There is news, more or less, to report about the various recall campaigns currently being waged against Oregon state Democrats.

For starters, those of you who have been concerned that the existence of two separate efforts to recall Gov. Kate Brown might suck the life out of both have no need to worry: A joint statement last week from the two campaigns urged people to support both recall campaigns and attempted to downplay earlier media reports of friction between the two.

Said Michael Cross, the chief petitioner for the “Flush Down Kate Brown” recall campaign: “We want to make it as easy as possible for voters to support both recall efforts, so I am urging our great grassroots volunteers to carry and offer both recall petitions.”

Said Bill Currier, the Adair Village man who is the chairman of the Oregon Republican Party: “Voters will have the final say at the ballot box on Kate Brown’s future and that of so many of the state’s abused and ignored citizens.”

So the advice from both of these campaigns is that voters angry with Brown’s actions as governor should sign both petitions.
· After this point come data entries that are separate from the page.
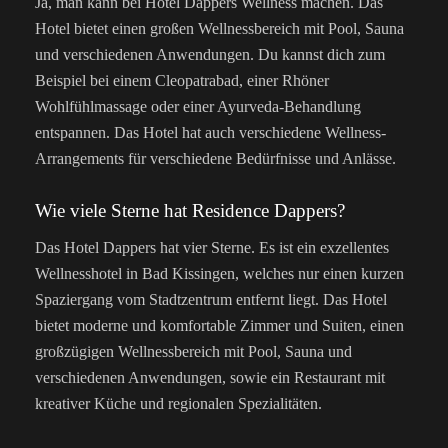
Ja, man kann bei Hotel Dappers Wellness machen. Das
Hotel bietet einen großen Wellnessbereich mit Pool, Sauna
und verschiedenen Anwendungen. Du kannst dich zum
Beispiel bei einem Cleopatrabad, einer Rhöner
Wohlfühlmassage oder einer Ayurveda-Behandlung
entspannen. Das Hotel hat auch verschiedene Wellness-
Arrangements für verschiedene Bedürfnisse und Anlässe.
Wie viele Sterne hat Residence Dappers?
Das Hotel Dappers hat vier Sterne. Es ist ein exzellentes
Wellnesshotel in Bad Kissingen, welches nur einen kurzen
Spaziergang vom Stadtzentrum entfernt liegt. Das Hotel
bietet moderne und komfortable Zimmer und Suiten, einen
großzügigen Wellnessbereich mit Pool, Sauna und
verschiedenen Anwendungen, sowie ein Restaurant mit
kreativer Küche und regionalen Spezialitäten.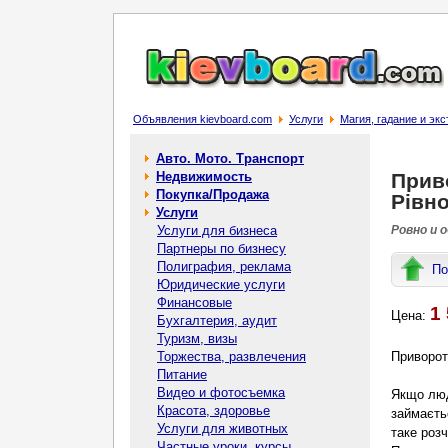
Объявления kievboard.com
Услуги
Магия, гадание и эк
Авто. Мото. Транспорт
Недвижимость
Прив
Покупка/Продажа
Рівн
Услуги
Услуги для бизнеса
Ровно и 
Партнеры по бизнесу
Полиграфия, реклама
По
Юридические услуги
Финансовые
1 
Цена:
Бухгалтерия, аудит
Туризм, визы
Торжества, развлечения
Приворот
Питание
Видео и фотосъемка
Якщо люд
Красота, здоровье
займаєть
Услуги для животных
таке роз
Частные уроки, курсы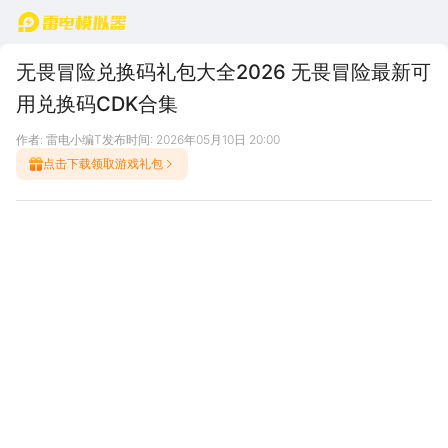
首页
无畏冒险兑换码礼包大全2026 无畏冒险最新可
用兑换码CDK合集
作者: 雷电小编T
发布时间: 2026年05月10日 20:00
点击下载领取游戏礼包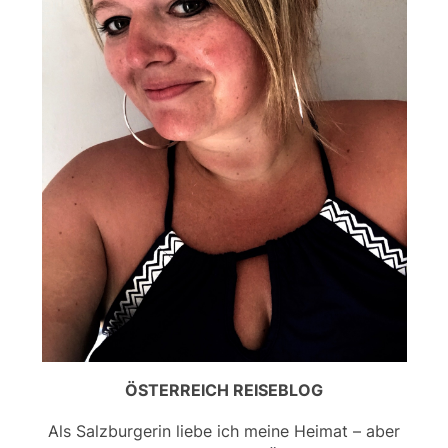
ÖSTERREICH REISEBLOG
Als Salzburgerin liebe ich meine Heimat – aber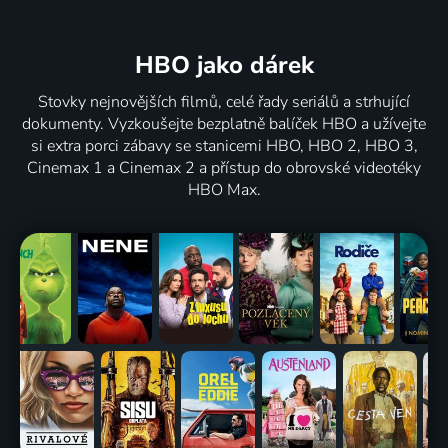
HBO jako dárek
Stovky nejnovějších filmů, celé řady seriálů a strhující
dokumenty. Vyzkoušejte bezplatně balíček HBO a užívejte
si extra porci zábavy se stanicemi HBO, HBO 2, HBO 3,
Cinemax 1 a Cinemax 2 a přístup do obrovské videotéky
HBO Max.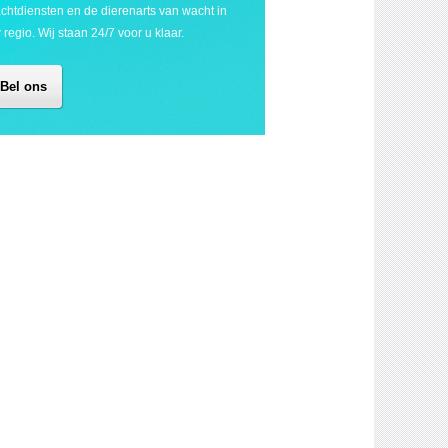
chtdiensten en de dierenarts van wacht in
 regio. Wij staan 24/7 voor u klaar.
Bel ons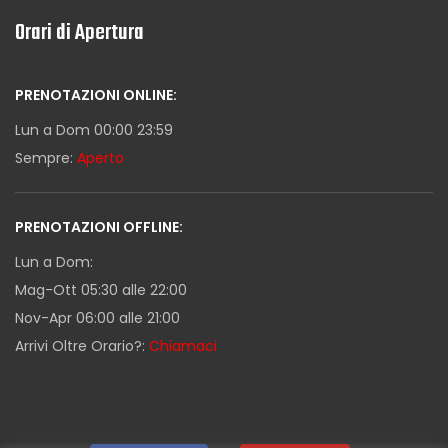
Orari di Apertura
PRENOTAZIONI ONLINE:
Lun a Dom 00:00 23:59
Sempre:
Aperto
PRENOTAZIONI OFFLINE:
Lun a Dom:
Mag-Ott 05:30 alle 22:00
Nov-Apr 06:00 alle 21:00
Arrivi Oltre Orario?:
Chiamaci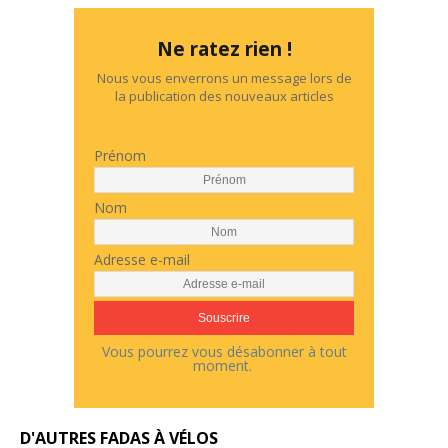
Ne ratez rien !
Nous vous enverrons un message lors de
la publication des nouveaux articles
Prénom
Nom
Adresse e-mail
Vous pourrez vous désabonner à tout
moment.
D'AUTRES FADAS À VÉLOS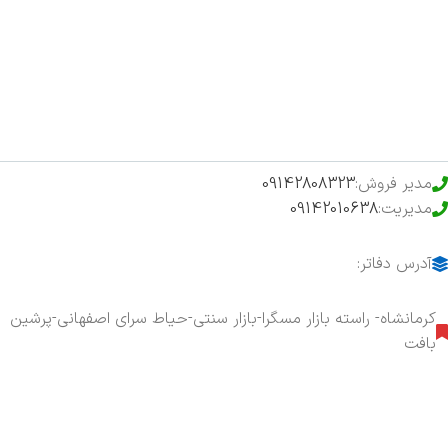
فروشگاه
حراج ویژه
محصولات خرید تضمینی
مدیر فروش:
09142808323
مدیریت:
09142010638
آدرس دفاتر:
کرمانشاه- راسته بازار مسگرا-بازار سنتی-حیاط سرای اصفهانی-پرشین
بافت
هفت روز هفته ، ۲۴ ساعت شبانه‌روز پاسخگوی شما هستیم.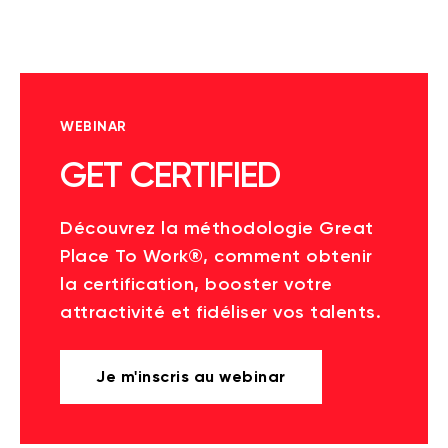
WEBINAR
GET CERTIFIED
Découvrez la méthodologie Great
Place To Work®, comment obtenir
la certification, booster votre
attractivité et fidéliser vos talents.
Je m'inscris au webinar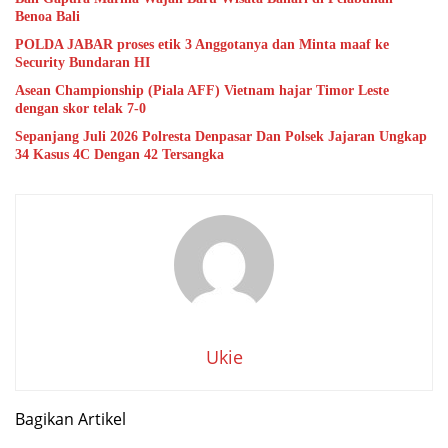
Benoa Bali
POLDA JABAR proses etik 3 Anggotanya dan Minta maaf ke
Security Bundaran HI
Asean Championship (Piala AFF) Vietnam hajar Timor Leste
dengan skor telak 7-0
Sepanjang Juli 2026 Polresta Denpasar Dan Polsek Jajaran Ungkap
34 Kasus 4C Dengan 42 Tersangka
Ukie
Bagikan Artikel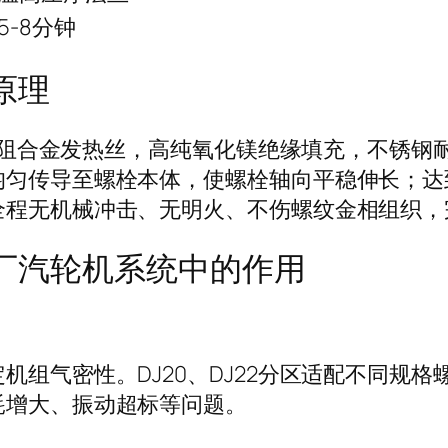
5-8分钟
原理
置高电阻合金发热丝，高纯氧化镁绝缘填充，不锈
均匀传导至螺栓本体，使螺栓轴向平稳伸长；达
全程无机械冲击、无明火、不伤螺纹金相组织，
电厂汽轮机系统中的作用
机组气密性。DJ20、DJ22分区适配不同规
耗增大、振动超标等问题。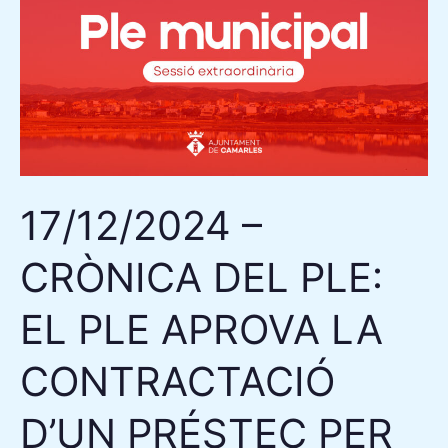
CRÒNICA
DEL
PLE:
EL
PLE
APROVA
LA
17/12/2024 –
CONTRACTACIÓ
D’UN
CRÒNICA DEL PLE:
PRÉSTEC
PER
EL PLE APROVA LA
A
LA
CONTRACTACIÓ
REFORMA
D’UN PRÉSTEC PER
DE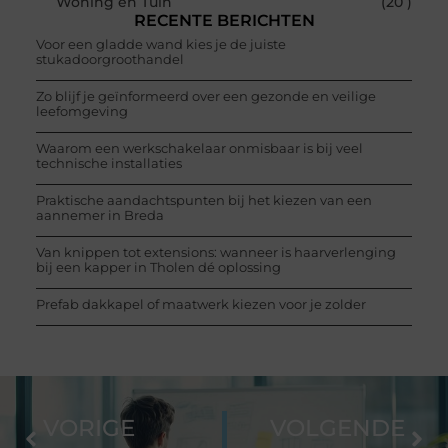
Woning en Tuin
(20 )
RECENTE BERICHTEN
Voor een gladde wand kies je de juiste
stukadoorgroothandel
Zo blijf je geïnformeerd over een gezonde en veilige
leefomgeving
Waarom een werkschakelaar onmisbaar is bij veel
technische installaties
Praktische aandachtspunten bij het kiezen van een
aannemer in Breda
Van knippen tot extensions: wanneer is haarverlenging
bij een kapper in Tholen dé oplossing
Prefab dakkapel of maatwerk kiezen voor je zolder
VORIGE
VOLGENDE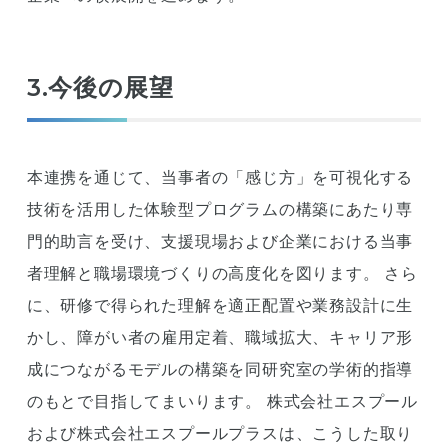
3.今後の展望
本連携を通じて、当事者の「感じ方」を可視化する
技術を活用した体験型プログラムの構築にあたり専
門的助言を受け、支援現場および企業における当事
者理解と職場環境づくりの高度化を図ります。 さら
に、研修で得られた理解を適正配置や業務設計に生
かし、障がい者の雇用定着、職域拡大、キャリア形
成につながるモデルの構築を同研究室の学術的指導
のもとで目指してまいります。 株式会社エスプール
および株式会社エスプールプラスは、こうした取り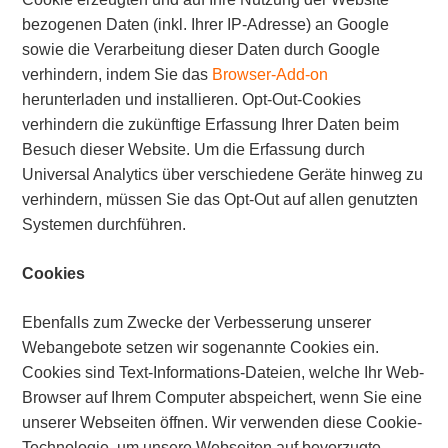
bezogenen Daten (inkl. Ihrer IP-Adresse) an Google
sowie die Verarbeitung dieser Daten durch Google
verhindern, indem Sie das
Browser-Add-on
herunterladen und installieren. Opt-Out-Cookies
verhindern die zukünftige Erfassung Ihrer Daten beim
Besuch dieser Website. Um die Erfassung durch
Universal Analytics über verschiedene Geräte hinweg zu
verhindern, müssen Sie das Opt-Out auf allen genutzten
Systemen durchführen.
Cookies
Ebenfalls zum Zwecke der Verbesserung unserer
Webangebote setzen wir sogenannte Cookies ein.
Cookies sind Text-Informations-Dateien, welche Ihr Web-
Browser auf Ihrem Computer abspeichert, wenn Sie eine
unserer Webseiten öffnen. Wir verwenden diese Cookie-
Technologie, um unsere Webseiten auf bevorzugte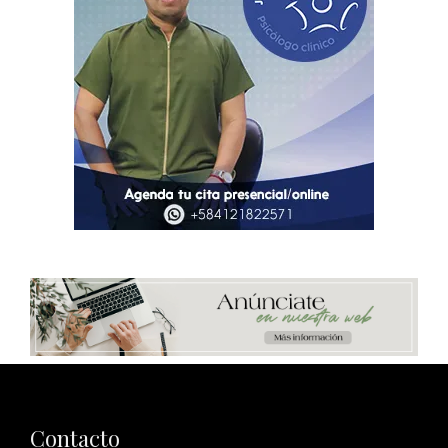
Contacto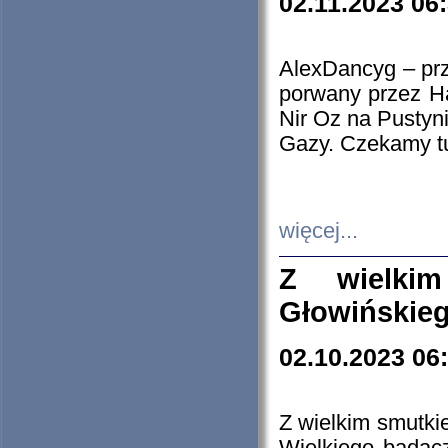
02.11.2023 06
AlexDancyg – przy
porwany przez H
Nir Oz na Pustyn
Gazy. Czekamy tu
więcej...
Z wielki
Głowińskie
02.10.2023 06
Z wielkim smutki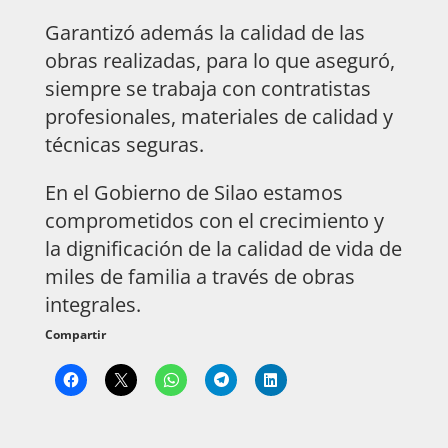
Garantizó además la calidad de las
obras realizadas, para lo que aseguró,
siempre se trabaja con contratistas
profesionales, materiales de calidad y
técnicas seguras.
En el Gobierno de Silao estamos
comprometidos con el crecimiento y
la dignificación de la calidad de vida de
miles de familia a través de obras
integrales.
Compartir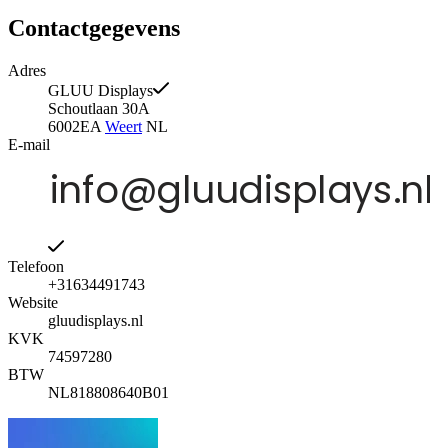
Contactgegevens
Adres
GLUU Displays
Schoutlaan 30A
6002EA
Weert
NL
E-mail
Telefoon
+31634491743
Website
gluudisplays.nl
KVK
74597280
BTW
NL818808640B01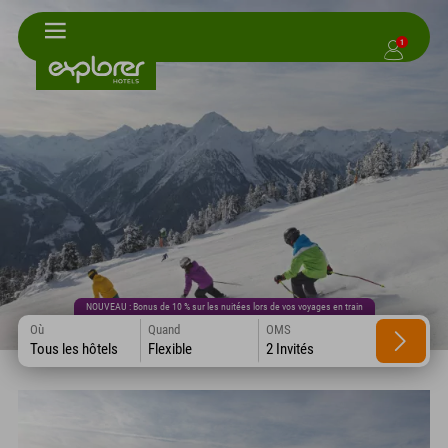
1
NOUVEAU : Bonus de 10 % sur les nuitées lors de vos voyages en train
Où
Quand
OMS
Tous les hôtels
Flexible
2 Invités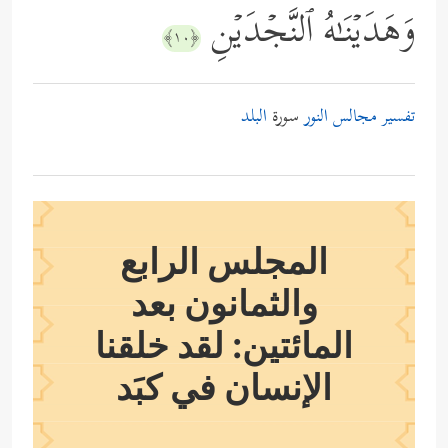
وَهَدَیۡنَـٰهُ ٱلنَّجۡدَیۡنِ
﴿١٠﴾
تفسير مجالس النور
سورة
البلد
المجلس الرابع
والثمانون بعد
المائتين: لقد خلقنا
الإنسان في كبَد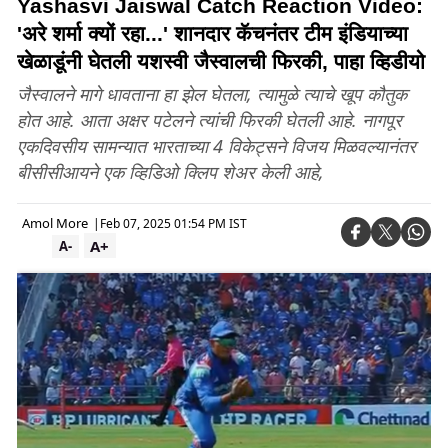
Yashasvi Jaiswal Catch Reaction Video:
'अरे शर्मा क्यों रहा...' शानदार कॅचनंतर टीम इंडियाच्या
खेळाडूंनी घेतली यशस्वी जैस्वालची फिरकी, पाहा व्हिडीयो
जैस्वालने मागे धावताना हा झेल घेतला, त्यामुळे त्याचे खूप कौतुक
होत आहे. आता अक्षर पटेलने त्यांची फिरकी घेतली आहे. नागपूर
एकदिवसीय सामन्यात भारताच्या 4 विकेट्सने विजय मिळवल्यानंतर
बीसीसीआयने एक व्हिडिओ क्लिप शेअर केली आहे,
Amol More
|
Feb 07, 2025 01:54 PM IST
A+
A-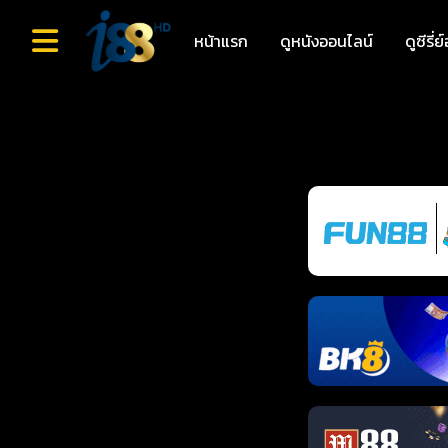
หน้าแรก
ดูหนังออนไลน์
ดูซีรี่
But they should be careful not to sign the same petition twice - that would invalidate both signatures when it comes time for the Secretary of State’s Office to verify the two recall petitions.

Both efforts need to collect more than 280,000 valid signatures by Oct. 14 to force a recall election against Brown, and that’s a big hurdle for both of them. But it’s not completely out of the question: The dramatic end of this year’s legislative session, during which rural Oregon communities helped galvanize opposition to a controversial cap-and-trade carbon proposal (and a walkout by 11 GOP state senators brought the Senate to a standstill), may have helped to spark the GOP faithful: Oregon Public Broadcasting reported that state officials noted a surge in July in the number of voters registering as Republican.

Here’s the deal, though: Republicans still face a substantial (and slowly growing) gap in terms of the overall number of registered voters in Oregon. As of August, Democrats held an advantage of nearly 267,000 registered voters over Republicans. That’s a little bit more than in August 2018, when the gap was about 258,000 voters. (The numbers for last month showed 969,455 registered Democrats in Oregon and 702,757 registered Republicans. It won’t be long until the number of nonaffiliated voters surpasses the Democrats; as of August, 932,614 voters were not affiliated with any political party.)

So the math suggests that, even if one (or both) of the recall campaigns manages to get onto the ballot later this year, the odds against an election booting the governor from office are long indeed. As former GOP legislator Julie Parrish noted, “Multnomah County still gets to vote. I think it’s a big hurdle.”

And if Brown were to be recalled, the next governor likely would not be GOP Secretary of State Bev Clarno - she believes that, as an appointee, the state constitution bars her from taking over for Brown. If that’s the case, then Treasurer Tobias Read, a Democrat, would be the next governor.

It’s possible, though, that winning a recall election is not the point of the campaigns. It could be that the efforts seek instead to rally the party after a dispiriting performance in the 2018 elections and to generate enthusiasm for the 2020 campaigns.

To that end, though, Republicans might be better off working now to recruit strong candidates for the Legislature and other state offices. If the recall efforts turn out to be distractions from that work, it’s hard to see how the state GOP will be strengthened in the long run.

In the meantime, expect more recall efforts: Oregon’s new Timber Unity group has filed to recall state Rep. Tiffiny Mitchell, a freshman Democratic legislator from Astoria.